Accuracy-Delay Trade-Off in LLM Offloading via Token-Level Uncertainty
Yumin Kim, Hyeonsu Lyu, Minjae Lee, Hyun Jong Yang
TL;DR
This work tackles the accuracy–delay trade-off for LLM inference in multi-user mobile-edge computing by introducing token-level uncertainty as a decision criterion. It defines a margin-based uncertainty metric $\alpha_i$ and proposes GOA, a greedy offloading algorithm that prioritizes high-uncertainty tasks to edge servers while accounting for wireless and compute constraints via a total delay model $d_{i,j}$. The framework is formulated as a resource-aware optimization and shown to be NP-hard, yet GOA achieves strong performance with $O(N^3 M^2)$ complexity, delivering favorable accuracy–delay trade-offs across varying user densities. Empirical results on LLaMA/LLaMA-like models with the bAbI dataset demonstrate GOA’s superiority over baselines in both accuracy and latency, with practical runtimes, highlighting its potential for scalable MEC-enabled LLM services.
Abstract
Large language models (LLMs) offer significant potential for intelligent mobile services but are computationally intensive for resource-constrained devices. Mobile edge computing (MEC) allows such devices to offload inference tasks to edge servers (ESs), yet introduces latency due to communication and serverside queuing, especially in multi-user environments. In this work, we propose an uncertainty-aware offloading framework that dynamically decides whether to perform inference locally or offload it to the ES, based on token-level uncertainty and resource constraints.

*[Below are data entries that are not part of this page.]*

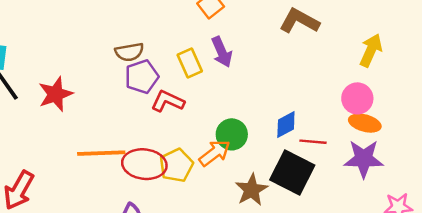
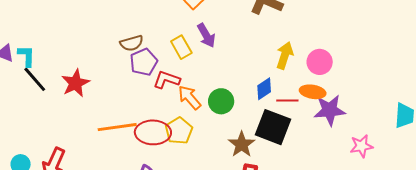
yellow arrow: (371, 50) -> (285, 55), moved
orange ellipse: (365, 123) -> (313, 92), moved
orange arrow: (215, 153) -> (190, 97), moved, turned -88

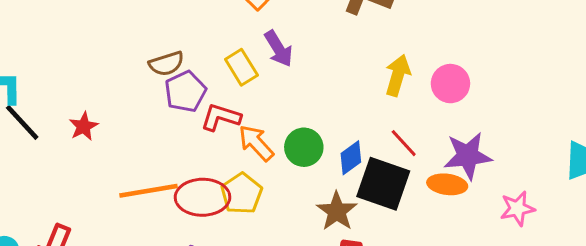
red star: (75, 83) -> (84, 126), size x0.7
blue diamond: (264, 89) -> (351, 158), moved
orange ellipse: (313, 92) -> (447, 184), moved
red line: (287, 100) -> (404, 143), turned 50

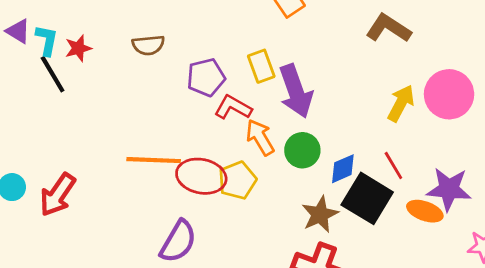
purple arrow: (279, 49) -> (296, 91), moved, size x1.5
brown semicircle: (166, 64) -> (148, 45), moved
pink circle: (450, 84) -> (449, 94), moved, size x1.4
red star: (84, 126) -> (78, 48), moved

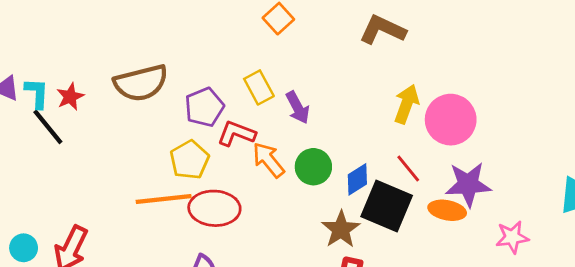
brown semicircle: (148, 45) -> (141, 83), size x1.6
purple arrow: (296, 91) -> (298, 108), size x0.6
pink circle: (449, 94) -> (451, 120), moved
yellow pentagon: (237, 180) -> (189, 160), moved

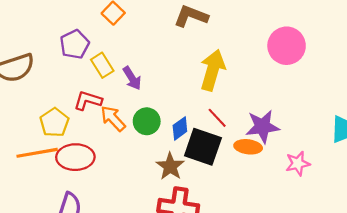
yellow arrow: (406, 104) -> (213, 70), size x1.4
purple pentagon: (204, 107) -> (75, 44), moved
pink circle: (451, 120) -> (287, 46), moved

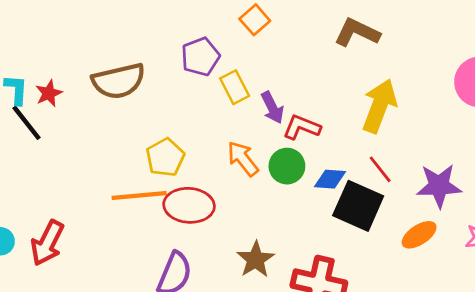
red L-shape: (88, 101) -> (302, 127), moved
blue diamond: (180, 128) -> (330, 179), turned 35
orange ellipse: (248, 147) -> (419, 235), moved, turned -45
brown star: (170, 166) -> (255, 259), moved

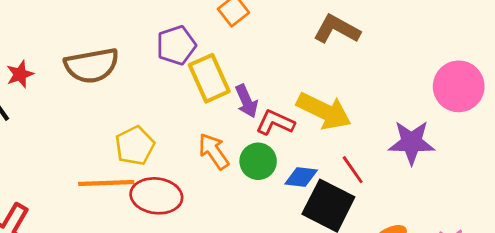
yellow rectangle: (235, 87) -> (209, 78), size x1.4
yellow arrow: (379, 106) -> (324, 111), moved, turned 92
purple star: (439, 186) -> (411, 142), moved

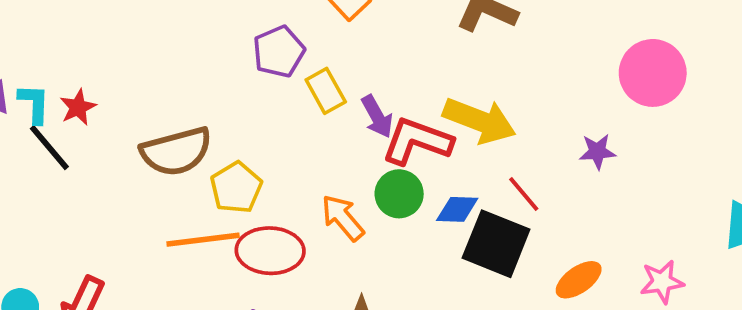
brown semicircle: (92, 66) -> (176, 151), moved
yellow rectangle: (209, 78) -> (326, 91), size x0.7
red L-shape: (275, 123) -> (417, 141), size x1.4
purple star: (411, 142) -> (597, 152), size x0.6
orange arrow: (214, 151) -> (343, 218), moved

We define a margin-based token-level uncertainty metric and demonstrate its correlation with model accuracy. Leveraging this metric, we design a greedy offloading algorithm (GOA) that minimizes delay while maintaining accuracy by prioritizing offloading for highuncertainty queries. Our experiments show that GOA consistently achieves a favorable trade-off, outperforming baseline strategies in both accuracy and latency across varying user densities, and operates with practical computation time. These results establish GOA as a scalable and effective solution for LLM inference in MEC environments.